脑白质高信号(WMH)普遍存在于老年人中,与阿尔茨海默病和大脑老化显著相关,但目前尚未完全阐明其潜在的发病机制。WMH 负担的一个潜在促成因素是慢性阻塞性睡眠呼吸暂停(OSA),这是一种在普通人群中发病率很高的疾病,有现成的治疗方法。
研究 OSA 与 WMH 负担之间的潜在关联。
设计、地点和参与者:对 529 名研究参与者进行了分析,这些参与者来自波美拉尼亚趋势研究(SHIP-Trend-0)研究,该研究是一项基于人群的横断面观察性研究,旨在促进对常见风险因素、亚临床疾病和临床疾病的广泛研究,并从德国西北部波美拉尼亚开始招募患者,于 2008 年 9 月 1 日开始,数据收集截止到 2012 年 12 月 31 日。数据分析于 2019 年 2 月 1 日至 2021 年 1 月 31 日进行。
在一次单夜、实验室多导睡眠图测量中评估了呼吸暂停-低通气指数(AHI)和氧减饱和指数(ODI)。
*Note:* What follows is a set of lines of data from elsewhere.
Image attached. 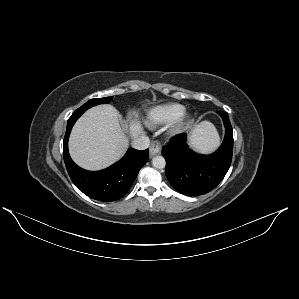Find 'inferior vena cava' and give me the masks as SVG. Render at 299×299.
<instances>
[{
    "label": "inferior vena cava",
    "instance_id": "602c4592",
    "mask_svg": "<svg viewBox=\"0 0 299 299\" xmlns=\"http://www.w3.org/2000/svg\"><path fill=\"white\" fill-rule=\"evenodd\" d=\"M131 144L135 149L144 150L149 147L150 140L145 135H139L133 138Z\"/></svg>",
    "mask_w": 299,
    "mask_h": 299
}]
</instances>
主要结局是从 1.5-T 磁共振图像自动分割的 WMH 数据。
在 529 名研究参与者(平均[标准差]年龄,52.15[13.58]岁;282 名女性[53%])中,共有 209 名(40%)或 102 名(19%)根据 AHI 或 ODI 标准诊断为 OSA(平均[标准差]AHI,7.98[12.55]次/小时;平均[标准差]ODI,3.75[8.43]次/小时)。AHI(β=0.024;95%置信区间,0.011-0.037;P<0.001)和 ODI(β=0.033;95%置信区间,0.014-0.051;P<0.001)均与脑 WMH 体积显著相关。即使存在额外的血管、代谢和生活方式的 WMH 风险因素,这些关联仍然存在。WMH 区域特异性分析发现,与脑室周围额 WMH 体积与 AHI(β=0.0275;95%置信区间,0.013-0.042,P<0.001)和 ODI(β=0.0381;95%置信区间,0.016-0.060,P<0.001)以及脑室周围背侧 WMH 体积与 AHI(β=0.0165;95%置信区间,0.004-0.029,P=0.008)之间存在最强的关联。
本研究发现 OSA 与脑 WMH 之间存在显著关联,表明存在一种新的、潜在可治疗的 WMH 发病机制。